With that buyer persona in hand, your sales reps will be in a better position to understand the thoughts, concerns, and desires of their leads, nurture them effectively, and eventually convert them into paying customers.
Sales Infrastructure (How Will You Sell It?)
Once you have a firm grasp on who you are, and who your ideal customer is, it's time to build your sales infrastructure. In other words, the processes that can bridge the gap between you and your consumers.
Your infrastructure includes the systems and software programs you use to manage customer relationships, your clearly defined sales funnel, as well as your KPIs, metrics and quotas.
When these three elements — sales foundations, sales design, and sales infrastructure — are all working properly, and are clearly aligned with one another, then your first framework (The Revenue Equation) is firmly in place.
Framework #2: The Individual Performance Planner
Your Revenue Equation is in place. Everyone on your team has collaborated to make it a reality. Now, you have to start shifting your focus from the big picture to the details. These details are comprehensive, from the Revenue Equation to the individual performance of your sales reps.
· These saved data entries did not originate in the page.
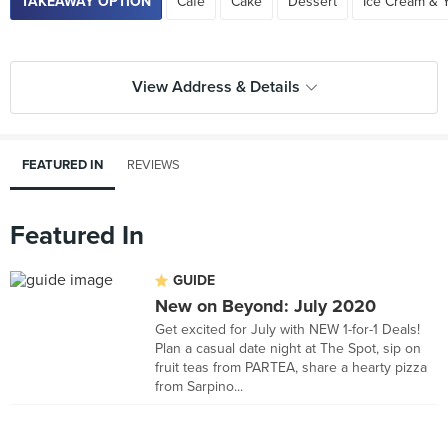
TAKEAWAY OPTION
Cafe
Cake
Dessert
Ice Cream & 
View Address & Details
FEATURED IN
REVIEWS
Featured In
GUIDE
New on Beyond: July 2020
Get excited for July with NEW 1-for-1 Deals!
Plan a casual date night at The Spot, sip on
fruit teas from PARTEA, share a hearty pizza
from Sarpino...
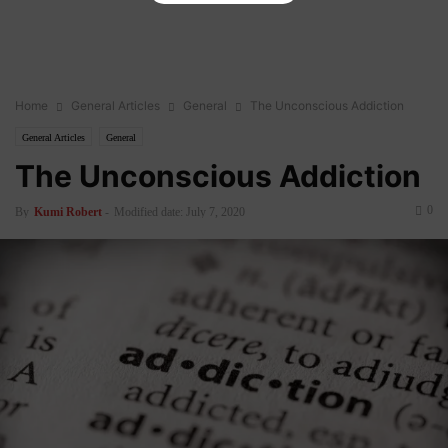
Home
General Articles
General
The Unconscious Addiction
General Articles
General
The Unconscious Addiction
0
By
Kumi Robert
-
Modified date: July 7, 2020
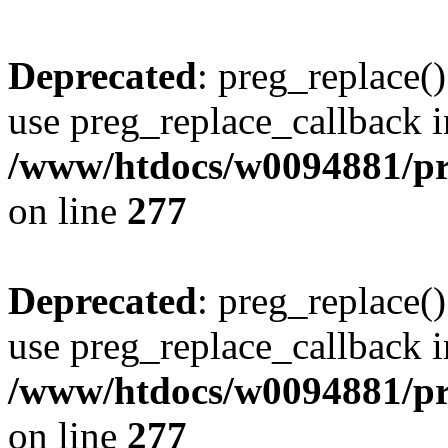
Deprecated
: preg_replace()
use preg_replace_callback i
/www/htdocs/w0094881/pr
on line
277
Deprecated
: preg_replace()
use preg_replace_callback i
/www/htdocs/w0094881/pr
on line
277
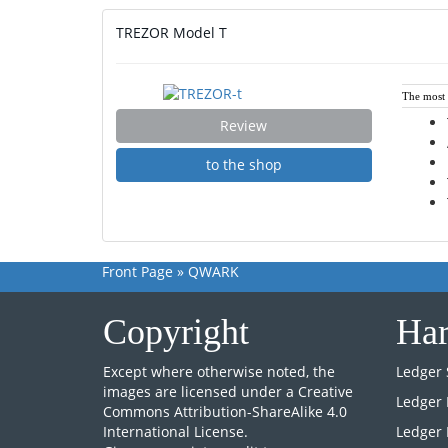
TREZOR Model T
The most i
Review
to the shop
Front Page
»
QWARK
Copyright
Har
Except where otherwise noted, the
Ledger 
images are licensed under a
Creative
Ledger
Commons Attribution-ShareAlike 4.0
International License
.
Ledger 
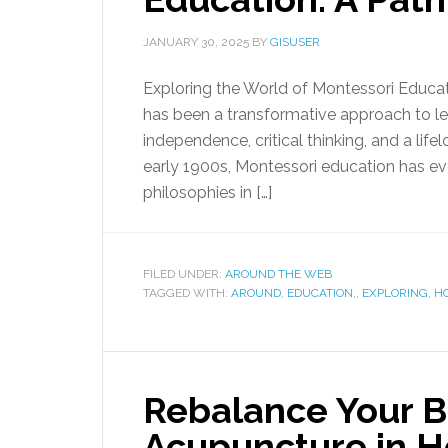
JANUARY 30, 2025
BY
GISUSER
Exploring the World of Montessori Educat
has been a transformative approach to lea
independence, critical thinking, and a lifel
early 1900s, Montessori education has ev
philosophies in […]
FILED UNDER:
AROUND THE WEB
TAGGED WITH:
AROUND
,
EDUCATION,
,
EXPLORING
,
HO
Rebalance Your B
Acupuncture in H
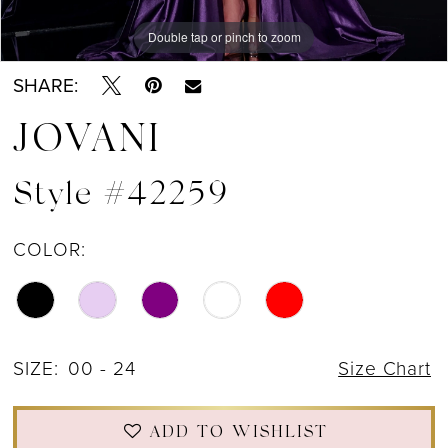
Double tap or pinch to zoom
Double tap or pinch to zoom
Double tap or pinch to zoom
SHARE:
JOVANI
Style #42259
COLOR:
SIZE:
00 - 24
Size Chart
ADD TO WISHLIST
This is where collaboration and open communication become even more critical. Within this framework, your first order of business is to discuss with each sales rep what his or her strengths and growth opportunities are.
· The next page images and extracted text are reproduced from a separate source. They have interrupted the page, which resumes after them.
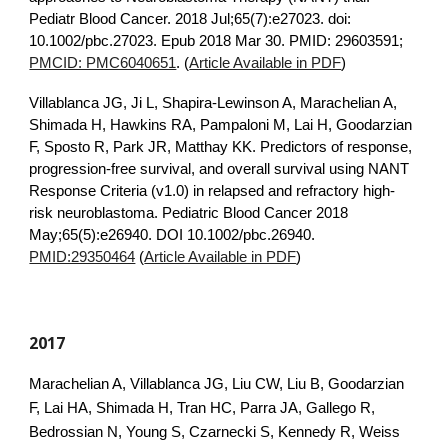
Pediatr Blood Cancer. 2018 Jul;65(7):e27023. doi:
10.1002/pbc.27023. Epub 2018 Mar 30. PMID: 29603591;
PMCID: PMC6040651
. (
Article Available in PDF
)
Villablanca JG
, Ji L, Shapira-Lewinson A, Marachelian A,
Shimada H, Hawkins RA, Pampaloni M, Lai H, Goodarzian
F, Sposto R, Park JR, Matthay KK.
Predictors of response,
progression-free survival, and overall survival using NANT
Response Criteria (v1.0) in relapsed and refractory high-
risk neuroblastoma
. Pediatric Blood Cancer 2018
May;65(5):e26940. DOI 10.1002/pbc.26940.
PMID:29350464
(
Article Available in PDF
)
2017
Marachelian A, Villablanca JG, Liu CW, Liu B, Goodarzian
F, Lai HA, Shimada H, Tran HC, Parra JA, Gallego R,
Bedrossian N, Young S, Czarnecki S, Kennedy R, Weiss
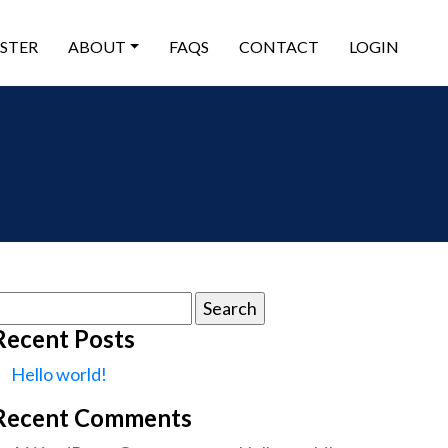
ISTER
ABOUT
FAQS
CONTACT
LOGIN
earch
or:
Recent Posts
Hello world!
Recent Comments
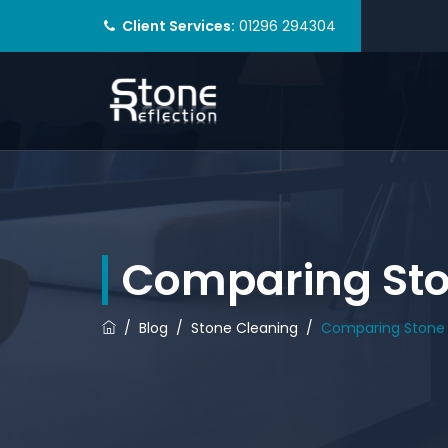
Client Services:
01296 294304
Comparing Ston
/
Blog
/
Stone Cleaning
/
Comparing Stone 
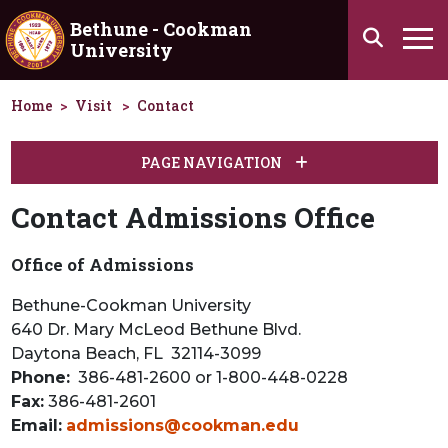
Skip to main content
Bethune - Cookman
Search
University
Ha
Home
Visit
Contact
PAGE NAVIGATION
Contact Admissions Office
Office of Admissions
Bethune-Cookman University
640 Dr. Mary McLeod Bethune Blvd.
Daytona Beach, FL 32114-3099
Phone:
386-481-2600 or 1-800-448-0228
Fax:
386-481-2601
Email:
admissions@cookman.edu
What short-term and long-term goals will the rep set inside (and possibly outside) of work? The outcome of these discussions will be condensed and solidified into their own Individual Performance Planner.
Intentionality is key in this framework. You have to demonstrate how serious you are when it comes to supporting your team members, and helping them achieve their goals. At the same time, your reps have to buy into this process, and commit to being the best salespeople they can be.
This give and take is the only way to achieve maximum value from the important (but still theoretical) Revenue Equation.
Framework #3: The Revenue Planner
This final framework is where you'll see the fruits of your labor. You have your Revenue Equation in place, and your team members onboard. Now you have the insights and the freedom to identify key growth opportunities within the sales process. Next, you'll develop a plan of action for each one.
Over the first three months of the process, this will involve taking various actions. Consider adjusting discounts to featured products, doubling down on relationships with established customers, or refining your price points. Really, the sky's the limit.
After achieving some quick wins, you'll want to stabilize your revenue in the following three months. Aim for continuous revenue growth in the months (and years) to follow. While the Revenue Planning stage is unique to each business, the framework it provides is useful across the board.
Create Your Own Success Story
Look deeply at sales success stories. Odds are you'll discern these three frameworks at work, in one way or another. Build your sales process around these frameworks. Then, your company will also enjoy quick wins and sustainable growth.